Problem description: The lines below, from the one holding "List app elements" through the final line, are to be copied exactly, with no other lines and no pictures.

Records provided:

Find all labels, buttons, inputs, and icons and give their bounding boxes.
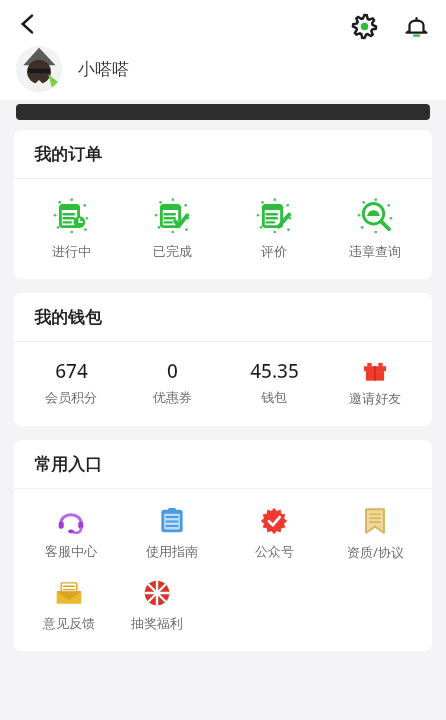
button[interactable]: 进行中 xyxy=(27,197,115,259)
button[interactable]: 使用指南 xyxy=(128,507,216,559)
button[interactable]: 客服中心 xyxy=(27,507,115,559)
staticText: 公众号 xyxy=(255,543,294,559)
staticText: 45.35 xyxy=(250,358,299,384)
staticText: 优惠券 xyxy=(153,389,192,405)
staticText: 抽奖福利 xyxy=(131,615,183,631)
staticText: 评价 xyxy=(261,243,287,259)
staticText: 钱包 xyxy=(261,389,287,405)
staticText: 资质/协议 xyxy=(347,543,404,561)
button[interactable]: 资质/协议 xyxy=(331,507,419,561)
staticText: 我的钱包 xyxy=(34,307,102,328)
staticText: 违章查询 xyxy=(349,243,401,259)
staticText: 进行中 xyxy=(52,243,91,259)
button[interactable]: 45.35 xyxy=(230,358,318,405)
staticText: 邀请好友 xyxy=(349,390,401,406)
button[interactable]: 674 xyxy=(27,358,115,405)
staticText: 已完成 xyxy=(153,243,192,259)
staticText: 0 xyxy=(167,358,178,384)
button[interactable]: 意见反馈 xyxy=(25,579,113,631)
staticText: 小嗒嗒 xyxy=(78,59,129,80)
staticText: 使用指南 xyxy=(146,543,198,559)
button[interactable]: Back xyxy=(6,2,50,46)
button[interactable]: 已完成 xyxy=(128,197,216,259)
button[interactable]: 0 xyxy=(128,358,216,405)
button[interactable]: 违章查询 xyxy=(331,197,419,259)
button[interactable]: 公众号 xyxy=(230,507,318,559)
button[interactable]: 抽奖福利 xyxy=(113,579,201,631)
staticText: 会员积分 xyxy=(45,389,97,405)
button[interactable]: Notifications xyxy=(396,6,436,46)
button[interactable]: Banner xyxy=(16,104,430,120)
staticText: 常用入口 xyxy=(34,454,102,475)
button[interactable]: Settings xyxy=(344,6,384,46)
staticText: 674 xyxy=(55,358,88,384)
button[interactable]: 邀请好友 xyxy=(331,358,419,406)
staticText: 客服中心 xyxy=(45,543,97,559)
button[interactable]: 评价 xyxy=(230,197,318,259)
staticText: 意见反馈 xyxy=(43,615,95,631)
button[interactable]: 小嗒嗒 xyxy=(16,46,129,92)
staticText: 我的订单 xyxy=(34,144,102,165)
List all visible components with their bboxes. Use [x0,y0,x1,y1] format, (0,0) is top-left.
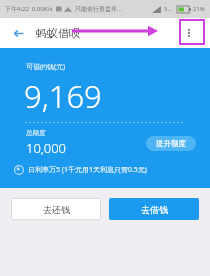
button[interactable]: 更多选项 [178,22,200,44]
staticText: 去借钱 [141,204,168,215]
staticText: 只能依行查盘寻… [75,5,122,13]
button[interactable]: 返回 [8,23,28,43]
staticText: 下午4:22 0.00K/s [5,5,53,13]
button[interactable]: 去借钱 [109,198,199,220]
staticText: 21% [193,5,205,13]
staticText: 去还钱 [43,204,70,215]
staticText: 可借的钱(元) [26,62,66,72]
button[interactable]: 去还钱 [11,198,101,220]
staticText: 5… [164,5,173,13]
staticText: 提升额度 [156,139,186,148]
staticText: 总额度 [26,129,46,137]
button[interactable]: 日利率万5 (1千元用1天利息只需0.5元) [0,165,210,188]
staticText: 10,000 [26,139,67,157]
staticText: 日利率万5 (1千元用1天利息只需0.5元) [28,165,147,175]
staticText: 蚂蚁借呗 [36,26,80,40]
button[interactable]: 提升额度 [146,136,196,151]
staticText: 9,169 [24,75,102,117]
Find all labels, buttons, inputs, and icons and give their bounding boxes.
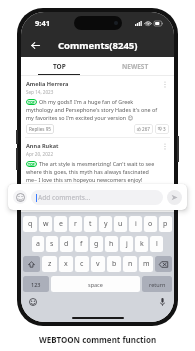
staticText: me~ I love this sm hopeyou newcomers enj…	[26, 176, 143, 183]
button[interactable]: v	[91, 256, 105, 272]
button[interactable]: More options	[160, 142, 169, 151]
staticText: c	[80, 259, 84, 269]
button[interactable]: Emoji	[13, 190, 27, 204]
button[interactable]: d	[60, 236, 73, 252]
staticText: y	[104, 219, 108, 229]
staticText: where this goes, this myth has always fa…	[26, 168, 149, 175]
button[interactable]: n	[123, 256, 137, 272]
button[interactable]: Replies 95	[26, 124, 54, 134]
staticText: l	[156, 239, 158, 249]
button[interactable]: g	[90, 236, 103, 252]
staticText: v	[96, 259, 100, 269]
button[interactable]: z	[42, 256, 57, 272]
button[interactable]: a	[32, 236, 44, 252]
button[interactable]: Add comments...	[31, 190, 163, 205]
button[interactable]: More options	[160, 80, 169, 89]
staticText: n	[128, 259, 133, 269]
staticText: s	[50, 239, 54, 249]
staticText: WEBTOON comment function	[0, 334, 195, 345]
button[interactable]: TOP	[21, 57, 97, 76]
button[interactable]: m	[139, 256, 153, 272]
button[interactable]: Shift	[23, 256, 40, 272]
staticText: w	[43, 219, 49, 229]
staticText: my favorites so I'm excited your version…	[26, 114, 134, 121]
staticText: Oh my gods!! I'm a huge fan of Greek	[39, 98, 134, 105]
staticText: 267	[142, 126, 150, 132]
button[interactable]: y	[99, 216, 112, 232]
button[interactable]: k	[135, 236, 148, 252]
staticText: z	[48, 259, 52, 269]
staticText: Comments(8245)	[58, 39, 138, 52]
staticText: NEWEST	[122, 62, 149, 71]
button[interactable]: p	[159, 216, 172, 232]
staticText: k	[140, 239, 144, 249]
staticText: g	[94, 239, 99, 249]
button[interactable]: NEWEST	[97, 57, 174, 76]
button[interactable]: b	[107, 256, 121, 272]
button[interactable]: 3	[155, 124, 169, 134]
button[interactable]: s	[46, 236, 58, 252]
staticText: The art style is mesmerizing! Can't wait…	[39, 160, 155, 167]
button[interactable]: h	[105, 236, 118, 252]
button[interactable]: 123	[23, 276, 49, 292]
button[interactable]: Send	[167, 190, 182, 205]
staticText: Replies 95	[29, 126, 51, 132]
button[interactable]: o	[144, 216, 157, 232]
button[interactable]: x	[59, 256, 73, 272]
staticText: r	[74, 219, 77, 229]
staticText: 9:41	[35, 18, 50, 28]
staticText: space	[88, 281, 103, 288]
staticText: b	[112, 259, 117, 269]
button[interactable]: w	[39, 216, 52, 232]
staticText: Sep 14, 2023	[26, 89, 54, 95]
staticText: q	[28, 219, 33, 229]
button[interactable]: t	[84, 216, 97, 232]
button[interactable]: Emoji keyboard	[27, 296, 39, 308]
staticText: f	[80, 239, 83, 249]
button[interactable]: c	[75, 256, 89, 272]
staticText: return	[149, 281, 166, 288]
staticText: x	[64, 259, 68, 269]
button[interactable]: f	[75, 236, 88, 252]
button[interactable]: u	[114, 216, 127, 232]
button[interactable]: i	[129, 216, 142, 232]
button[interactable]: return	[142, 276, 172, 292]
staticText: o	[148, 219, 153, 229]
staticText: d	[64, 239, 69, 249]
staticText: t	[89, 219, 92, 229]
staticText: mythology and Persephone's story Hades i…	[26, 106, 158, 113]
staticText: 123	[31, 281, 41, 288]
staticText: Amelia Herrera	[26, 80, 69, 88]
staticText: TOP	[28, 100, 35, 105]
staticText: a	[36, 239, 40, 249]
button[interactable]: Back	[26, 36, 44, 54]
button[interactable]: e	[54, 216, 67, 232]
button[interactable]: r	[69, 216, 82, 232]
staticText: e	[59, 219, 63, 229]
button[interactable]: j	[120, 236, 133, 252]
staticText: m	[143, 259, 150, 269]
button[interactable]: Dictation	[156, 296, 168, 308]
staticText: i	[135, 219, 137, 229]
staticText: Add comments...	[38, 193, 91, 202]
staticText: h	[109, 239, 114, 249]
button[interactable]: 267	[134, 124, 153, 134]
staticText: Anna Rukat	[26, 142, 59, 150]
staticText: 3	[163, 126, 166, 132]
button[interactable]: Backspace	[155, 256, 172, 272]
staticText: j	[126, 239, 128, 249]
staticText: TOP	[53, 62, 66, 71]
button[interactable]: l	[150, 236, 163, 252]
staticText: u	[118, 219, 123, 229]
button[interactable]: space	[51, 276, 140, 292]
button[interactable]: q	[23, 216, 37, 232]
staticText: Apr 20, 2022	[26, 151, 54, 157]
staticText: p	[163, 219, 168, 229]
staticText: TOP	[28, 162, 35, 167]
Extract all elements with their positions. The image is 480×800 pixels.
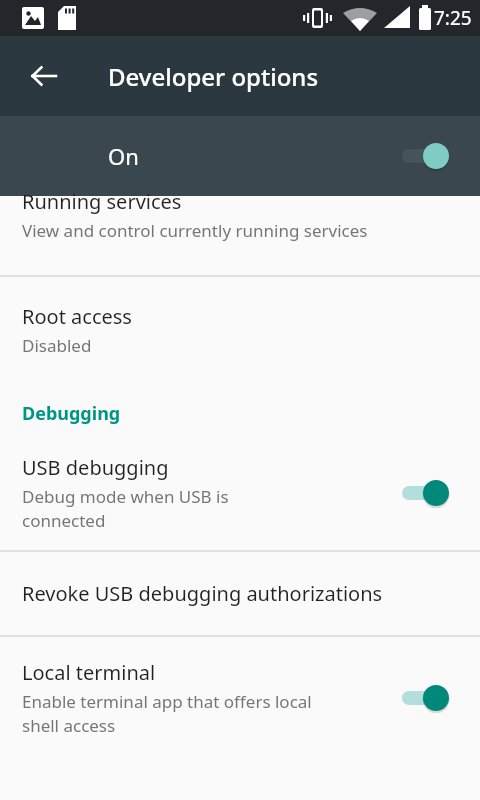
button[interactable]: Local terminal bbox=[0, 637, 480, 755]
staticText: Running services bbox=[22, 188, 182, 215]
button[interactable]: Running services bbox=[0, 196, 480, 275]
staticText: Root access bbox=[22, 303, 132, 330]
staticText: 7:25 bbox=[434, 5, 472, 31]
staticText: Debugging bbox=[22, 401, 121, 426]
staticText: USB debugging bbox=[22, 454, 169, 481]
button[interactable]: Revoke USB debugging authorizations bbox=[0, 552, 480, 635]
staticText: On bbox=[108, 141, 400, 171]
staticText: View and control currently running servi… bbox=[22, 219, 368, 242]
staticText: Enable terminal app that offers local sh… bbox=[22, 690, 312, 737]
button[interactable]: On bbox=[0, 116, 480, 196]
staticText: Disabled bbox=[22, 334, 92, 357]
button[interactable]: Back bbox=[20, 52, 68, 100]
staticText: Debug mode when USB is connected bbox=[22, 485, 229, 532]
staticText: Local terminal bbox=[22, 659, 156, 686]
staticText: Revoke USB debugging authorizations bbox=[22, 580, 383, 607]
staticText: Developer options bbox=[108, 60, 319, 93]
button[interactable]: USB debugging bbox=[0, 440, 480, 550]
button[interactable]: Root access bbox=[0, 277, 480, 383]
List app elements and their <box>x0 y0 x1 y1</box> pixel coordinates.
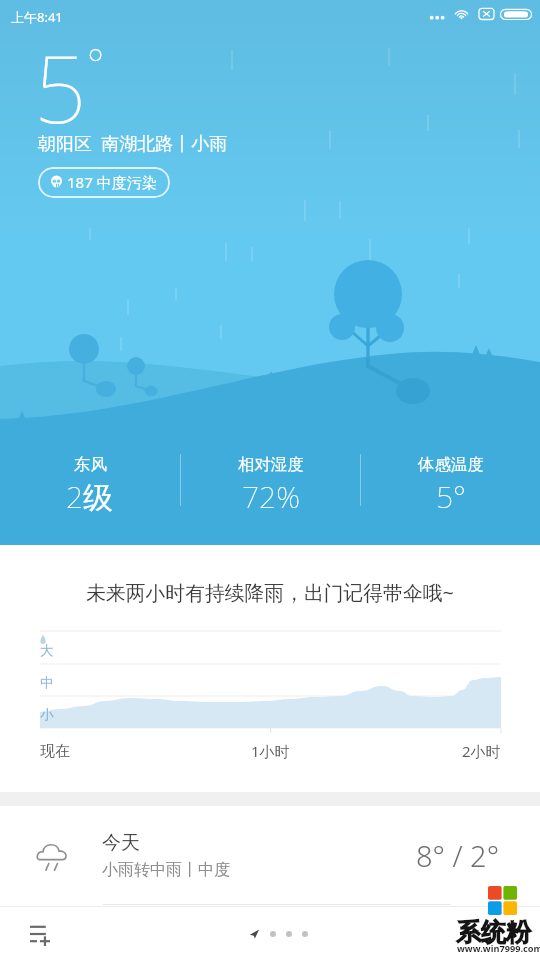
staticText: 中 <box>40 674 54 691</box>
button[interactable]: Add city <box>17 912 61 956</box>
staticText: 今天 <box>102 831 140 855</box>
staticText: 小 <box>40 706 54 723</box>
staticText: 上午8:41 <box>11 8 63 26</box>
staticText: www.win7999.com <box>457 942 540 955</box>
staticText: 大 <box>40 642 54 659</box>
staticText: ° <box>87 36 105 90</box>
staticText: 2小时 <box>462 741 501 761</box>
staticText: 5° <box>436 476 466 517</box>
staticText: 体感温度 <box>418 454 484 475</box>
staticText: 187 中度污染 <box>67 172 157 192</box>
staticText: 现在 <box>40 742 70 761</box>
staticText: 东风 <box>74 454 107 475</box>
staticText: 朝阳区 南湖北路丨小雨 <box>38 131 228 156</box>
staticText: 8° / 2° <box>416 836 500 875</box>
staticText: 5 <box>34 25 87 150</box>
staticText: 小雨转中雨丨中度 <box>102 860 230 880</box>
staticText: 1小时 <box>251 741 290 761</box>
button[interactable]: 今天 <box>0 806 540 905</box>
staticText: 未来两小时有持续降雨，出门记得带伞哦~ <box>0 579 540 606</box>
staticText: 2级 <box>66 476 114 517</box>
button[interactable]: 187 中度污染 <box>38 167 170 198</box>
staticText: 系统粉 <box>456 917 531 948</box>
staticText: 相对湿度 <box>238 454 304 475</box>
staticText: 72% <box>242 476 300 517</box>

Problem solution:
List app elements and their <box>x0 y0 x1 y1</box> pixel coordinates.
staticText: 中 <box>40 674 54 691</box>
button[interactable]: Add city <box>17 912 61 956</box>
staticText: 今天 <box>102 831 140 855</box>
staticText: 小 <box>40 706 54 723</box>
staticText: 上午8:41 <box>11 8 63 26</box>
staticText: www.win7999.com <box>457 942 540 955</box>
staticText: 大 <box>40 642 54 659</box>
staticText: ° <box>87 36 105 90</box>
staticText: 2小时 <box>462 741 501 761</box>
staticText: 5° <box>436 476 466 517</box>
staticText: 体感温度 <box>418 454 484 475</box>
staticText: 187 中度污染 <box>67 172 157 192</box>
staticText: 现在 <box>40 742 70 761</box>
staticText: 东风 <box>74 454 107 475</box>
staticText: 朝阳区 南湖北路丨小雨 <box>38 131 228 156</box>
staticText: 8° / 2° <box>416 836 500 875</box>
staticText: 5 <box>34 25 87 150</box>
staticText: 小雨转中雨丨中度 <box>102 860 230 880</box>
staticText: 1小时 <box>251 741 290 761</box>
button[interactable]: 今天 <box>0 806 540 905</box>
staticText: 未来两小时有持续降雨，出门记得带伞哦~ <box>0 579 540 606</box>
staticText: 2级 <box>66 476 114 517</box>
button[interactable]: 187 中度污染 <box>38 167 170 198</box>
staticText: 系统粉 <box>456 917 531 948</box>
staticText: 相对湿度 <box>238 454 304 475</box>
staticText: 72% <box>242 476 300 517</box>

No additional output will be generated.